[Activity]
Check every line of the data and copy the ones where "bedrijven" appears.

____________________

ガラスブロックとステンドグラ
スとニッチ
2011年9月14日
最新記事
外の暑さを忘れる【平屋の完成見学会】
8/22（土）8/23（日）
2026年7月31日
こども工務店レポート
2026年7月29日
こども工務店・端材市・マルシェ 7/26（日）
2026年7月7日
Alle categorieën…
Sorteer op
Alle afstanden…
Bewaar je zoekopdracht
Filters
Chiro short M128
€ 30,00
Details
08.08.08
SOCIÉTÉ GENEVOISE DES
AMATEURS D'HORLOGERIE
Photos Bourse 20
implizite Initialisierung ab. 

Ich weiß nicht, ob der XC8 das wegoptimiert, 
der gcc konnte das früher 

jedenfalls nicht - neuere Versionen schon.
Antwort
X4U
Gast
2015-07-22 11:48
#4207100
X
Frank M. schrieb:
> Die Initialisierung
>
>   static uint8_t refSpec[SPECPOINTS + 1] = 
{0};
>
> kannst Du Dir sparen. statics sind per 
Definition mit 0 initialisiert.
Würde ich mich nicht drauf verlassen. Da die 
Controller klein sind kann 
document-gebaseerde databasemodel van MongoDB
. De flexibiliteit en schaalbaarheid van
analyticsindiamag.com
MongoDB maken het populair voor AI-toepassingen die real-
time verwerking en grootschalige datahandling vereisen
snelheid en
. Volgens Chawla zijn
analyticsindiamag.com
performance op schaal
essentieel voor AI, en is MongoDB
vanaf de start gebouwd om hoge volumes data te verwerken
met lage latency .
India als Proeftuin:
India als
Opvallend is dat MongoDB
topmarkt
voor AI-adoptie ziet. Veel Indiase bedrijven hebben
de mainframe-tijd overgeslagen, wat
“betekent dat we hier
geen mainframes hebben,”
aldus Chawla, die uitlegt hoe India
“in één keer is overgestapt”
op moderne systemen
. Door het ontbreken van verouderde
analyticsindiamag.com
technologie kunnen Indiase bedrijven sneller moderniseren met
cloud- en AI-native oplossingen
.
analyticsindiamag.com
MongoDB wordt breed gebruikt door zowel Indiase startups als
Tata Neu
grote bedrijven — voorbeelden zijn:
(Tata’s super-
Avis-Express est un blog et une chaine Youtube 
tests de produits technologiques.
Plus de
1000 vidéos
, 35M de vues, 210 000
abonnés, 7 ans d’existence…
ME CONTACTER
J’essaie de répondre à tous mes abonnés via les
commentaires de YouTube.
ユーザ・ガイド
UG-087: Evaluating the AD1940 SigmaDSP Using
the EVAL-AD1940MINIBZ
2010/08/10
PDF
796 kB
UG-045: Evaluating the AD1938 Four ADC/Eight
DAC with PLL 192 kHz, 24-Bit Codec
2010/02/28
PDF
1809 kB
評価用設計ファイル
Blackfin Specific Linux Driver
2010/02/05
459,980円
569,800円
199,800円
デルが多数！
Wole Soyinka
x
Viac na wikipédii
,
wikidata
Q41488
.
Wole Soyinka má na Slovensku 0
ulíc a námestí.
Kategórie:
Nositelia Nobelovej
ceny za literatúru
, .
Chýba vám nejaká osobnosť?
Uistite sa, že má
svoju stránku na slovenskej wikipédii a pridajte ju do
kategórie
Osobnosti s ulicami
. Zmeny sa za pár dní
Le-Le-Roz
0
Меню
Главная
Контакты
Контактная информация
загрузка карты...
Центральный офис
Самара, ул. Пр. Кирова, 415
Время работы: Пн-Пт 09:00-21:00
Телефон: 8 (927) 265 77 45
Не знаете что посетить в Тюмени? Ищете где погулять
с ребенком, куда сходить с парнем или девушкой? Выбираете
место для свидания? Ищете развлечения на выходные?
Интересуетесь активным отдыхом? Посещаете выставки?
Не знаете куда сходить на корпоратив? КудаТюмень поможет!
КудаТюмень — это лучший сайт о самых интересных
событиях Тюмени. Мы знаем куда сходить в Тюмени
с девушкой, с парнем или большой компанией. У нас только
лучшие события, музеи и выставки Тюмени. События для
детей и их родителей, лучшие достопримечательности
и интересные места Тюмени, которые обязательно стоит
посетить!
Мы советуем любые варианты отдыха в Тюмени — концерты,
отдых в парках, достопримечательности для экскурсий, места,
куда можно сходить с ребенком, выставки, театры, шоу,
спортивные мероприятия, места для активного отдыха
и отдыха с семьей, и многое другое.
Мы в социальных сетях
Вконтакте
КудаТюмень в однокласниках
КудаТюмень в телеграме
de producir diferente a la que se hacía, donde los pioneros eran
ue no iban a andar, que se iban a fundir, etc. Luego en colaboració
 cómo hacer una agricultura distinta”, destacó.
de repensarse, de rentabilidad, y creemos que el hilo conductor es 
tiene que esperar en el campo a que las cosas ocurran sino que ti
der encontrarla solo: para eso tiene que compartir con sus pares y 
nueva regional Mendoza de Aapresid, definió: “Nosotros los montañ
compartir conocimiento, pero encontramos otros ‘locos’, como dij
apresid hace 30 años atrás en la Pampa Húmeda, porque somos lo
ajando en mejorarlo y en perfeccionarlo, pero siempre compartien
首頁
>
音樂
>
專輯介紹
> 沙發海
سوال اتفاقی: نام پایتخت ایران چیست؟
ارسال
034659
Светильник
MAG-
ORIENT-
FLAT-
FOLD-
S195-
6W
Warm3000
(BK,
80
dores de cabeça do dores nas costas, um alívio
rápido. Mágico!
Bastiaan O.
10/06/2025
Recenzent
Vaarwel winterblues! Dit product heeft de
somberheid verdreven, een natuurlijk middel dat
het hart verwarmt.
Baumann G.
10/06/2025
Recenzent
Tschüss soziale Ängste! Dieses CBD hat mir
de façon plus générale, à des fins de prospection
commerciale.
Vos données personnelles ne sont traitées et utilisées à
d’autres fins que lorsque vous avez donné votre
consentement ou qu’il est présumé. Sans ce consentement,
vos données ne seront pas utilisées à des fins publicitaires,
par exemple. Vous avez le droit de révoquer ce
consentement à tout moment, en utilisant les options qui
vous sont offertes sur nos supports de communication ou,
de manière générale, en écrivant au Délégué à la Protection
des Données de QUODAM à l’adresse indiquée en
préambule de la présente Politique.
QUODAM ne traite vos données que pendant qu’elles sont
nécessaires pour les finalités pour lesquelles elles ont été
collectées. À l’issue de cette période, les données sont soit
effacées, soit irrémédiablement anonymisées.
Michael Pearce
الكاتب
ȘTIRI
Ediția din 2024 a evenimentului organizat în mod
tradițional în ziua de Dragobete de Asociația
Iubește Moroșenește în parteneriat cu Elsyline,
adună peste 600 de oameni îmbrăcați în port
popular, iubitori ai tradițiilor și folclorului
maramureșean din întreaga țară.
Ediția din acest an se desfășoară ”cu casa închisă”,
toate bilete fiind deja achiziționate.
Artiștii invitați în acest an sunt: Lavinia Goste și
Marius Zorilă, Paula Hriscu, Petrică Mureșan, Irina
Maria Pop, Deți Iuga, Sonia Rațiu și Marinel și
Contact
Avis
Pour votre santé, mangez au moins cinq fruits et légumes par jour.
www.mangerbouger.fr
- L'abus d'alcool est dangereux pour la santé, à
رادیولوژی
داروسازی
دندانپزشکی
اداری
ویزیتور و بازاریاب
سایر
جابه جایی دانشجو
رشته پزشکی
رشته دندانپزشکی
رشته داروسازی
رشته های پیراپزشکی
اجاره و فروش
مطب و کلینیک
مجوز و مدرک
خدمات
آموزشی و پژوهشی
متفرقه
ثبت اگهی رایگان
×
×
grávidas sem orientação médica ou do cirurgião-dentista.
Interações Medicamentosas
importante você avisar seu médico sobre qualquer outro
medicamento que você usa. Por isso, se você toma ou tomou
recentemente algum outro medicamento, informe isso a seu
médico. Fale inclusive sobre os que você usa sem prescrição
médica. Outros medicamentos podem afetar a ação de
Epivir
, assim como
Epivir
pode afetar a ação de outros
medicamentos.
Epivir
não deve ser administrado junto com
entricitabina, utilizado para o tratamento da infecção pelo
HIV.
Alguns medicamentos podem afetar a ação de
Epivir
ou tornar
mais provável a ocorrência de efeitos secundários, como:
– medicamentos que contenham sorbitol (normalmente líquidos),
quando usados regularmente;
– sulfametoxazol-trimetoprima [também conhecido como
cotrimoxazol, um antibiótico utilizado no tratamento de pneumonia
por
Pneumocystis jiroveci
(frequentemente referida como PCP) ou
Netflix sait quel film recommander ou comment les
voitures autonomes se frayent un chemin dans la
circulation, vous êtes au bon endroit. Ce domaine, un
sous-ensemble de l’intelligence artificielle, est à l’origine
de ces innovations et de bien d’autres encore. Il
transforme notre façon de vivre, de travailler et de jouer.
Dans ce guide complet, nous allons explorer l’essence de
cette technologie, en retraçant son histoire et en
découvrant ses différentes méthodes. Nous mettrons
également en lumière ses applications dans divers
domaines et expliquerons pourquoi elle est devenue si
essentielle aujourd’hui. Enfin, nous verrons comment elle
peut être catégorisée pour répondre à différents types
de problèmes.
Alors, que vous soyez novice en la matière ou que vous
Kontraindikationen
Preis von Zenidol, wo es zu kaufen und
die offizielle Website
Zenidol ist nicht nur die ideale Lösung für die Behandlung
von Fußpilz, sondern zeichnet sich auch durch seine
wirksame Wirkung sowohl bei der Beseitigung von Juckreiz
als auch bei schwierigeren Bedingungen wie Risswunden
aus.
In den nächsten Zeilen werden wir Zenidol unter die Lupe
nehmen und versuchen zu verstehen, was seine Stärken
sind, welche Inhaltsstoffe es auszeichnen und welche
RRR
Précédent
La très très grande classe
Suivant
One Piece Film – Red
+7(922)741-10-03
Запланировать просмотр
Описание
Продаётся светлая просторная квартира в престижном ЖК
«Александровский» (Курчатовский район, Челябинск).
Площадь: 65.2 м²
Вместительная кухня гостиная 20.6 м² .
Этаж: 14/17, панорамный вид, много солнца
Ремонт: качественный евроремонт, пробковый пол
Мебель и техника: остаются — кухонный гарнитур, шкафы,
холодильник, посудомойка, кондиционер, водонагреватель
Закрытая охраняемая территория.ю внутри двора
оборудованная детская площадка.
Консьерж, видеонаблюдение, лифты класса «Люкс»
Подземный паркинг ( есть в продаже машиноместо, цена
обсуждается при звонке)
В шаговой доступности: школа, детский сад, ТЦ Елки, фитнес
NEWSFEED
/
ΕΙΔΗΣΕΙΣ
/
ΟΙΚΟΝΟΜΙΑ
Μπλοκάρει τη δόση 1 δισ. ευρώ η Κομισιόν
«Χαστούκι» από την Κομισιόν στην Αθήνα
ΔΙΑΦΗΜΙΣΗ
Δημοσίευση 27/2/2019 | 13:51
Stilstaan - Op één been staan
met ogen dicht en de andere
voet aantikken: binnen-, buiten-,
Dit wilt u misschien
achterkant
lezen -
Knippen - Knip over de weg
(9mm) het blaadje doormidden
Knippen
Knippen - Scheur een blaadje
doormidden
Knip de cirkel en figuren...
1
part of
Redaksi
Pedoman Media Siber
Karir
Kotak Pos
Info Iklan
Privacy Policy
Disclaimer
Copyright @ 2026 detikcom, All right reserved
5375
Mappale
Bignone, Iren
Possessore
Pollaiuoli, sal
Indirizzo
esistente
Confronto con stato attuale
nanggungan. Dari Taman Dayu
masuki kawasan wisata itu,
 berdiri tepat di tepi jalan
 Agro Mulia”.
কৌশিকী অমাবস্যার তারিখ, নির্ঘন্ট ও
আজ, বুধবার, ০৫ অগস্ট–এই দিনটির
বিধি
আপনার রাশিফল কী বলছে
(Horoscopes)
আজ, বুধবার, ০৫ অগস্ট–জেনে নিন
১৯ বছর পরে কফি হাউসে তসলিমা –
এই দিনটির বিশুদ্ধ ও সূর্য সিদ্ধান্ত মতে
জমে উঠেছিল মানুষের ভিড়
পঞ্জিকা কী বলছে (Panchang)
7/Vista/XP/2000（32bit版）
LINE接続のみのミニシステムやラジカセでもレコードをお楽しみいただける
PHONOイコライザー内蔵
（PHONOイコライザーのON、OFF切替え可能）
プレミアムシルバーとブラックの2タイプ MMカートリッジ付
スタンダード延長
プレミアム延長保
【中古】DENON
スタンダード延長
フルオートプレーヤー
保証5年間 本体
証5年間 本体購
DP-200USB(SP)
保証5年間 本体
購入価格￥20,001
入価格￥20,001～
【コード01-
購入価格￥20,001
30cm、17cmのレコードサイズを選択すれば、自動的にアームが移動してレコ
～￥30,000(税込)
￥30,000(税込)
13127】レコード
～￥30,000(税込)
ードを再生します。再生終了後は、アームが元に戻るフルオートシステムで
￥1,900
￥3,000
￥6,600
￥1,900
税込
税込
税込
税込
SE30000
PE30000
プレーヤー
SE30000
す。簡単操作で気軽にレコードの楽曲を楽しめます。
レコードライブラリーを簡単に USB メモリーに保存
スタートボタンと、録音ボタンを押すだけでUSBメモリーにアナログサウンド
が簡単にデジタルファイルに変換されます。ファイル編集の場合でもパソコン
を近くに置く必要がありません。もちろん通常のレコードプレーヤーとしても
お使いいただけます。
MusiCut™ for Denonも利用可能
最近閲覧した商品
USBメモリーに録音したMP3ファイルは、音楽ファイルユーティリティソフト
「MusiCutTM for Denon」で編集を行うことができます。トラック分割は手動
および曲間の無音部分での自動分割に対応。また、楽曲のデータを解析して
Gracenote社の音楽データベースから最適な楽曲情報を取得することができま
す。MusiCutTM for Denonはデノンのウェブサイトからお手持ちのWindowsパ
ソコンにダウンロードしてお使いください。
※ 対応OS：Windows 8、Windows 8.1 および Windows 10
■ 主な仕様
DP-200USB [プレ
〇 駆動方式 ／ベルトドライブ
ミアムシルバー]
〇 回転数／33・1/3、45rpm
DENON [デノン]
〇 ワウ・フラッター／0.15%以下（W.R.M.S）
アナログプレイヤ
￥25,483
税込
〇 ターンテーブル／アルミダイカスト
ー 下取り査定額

____________________

[Your solution]
voor AI-adoptie ziet. Veel Indiase bedrijven hebben
technologie kunnen Indiase bedrijven sneller moderniseren met
grote bedrijven — voorbeelden zijn:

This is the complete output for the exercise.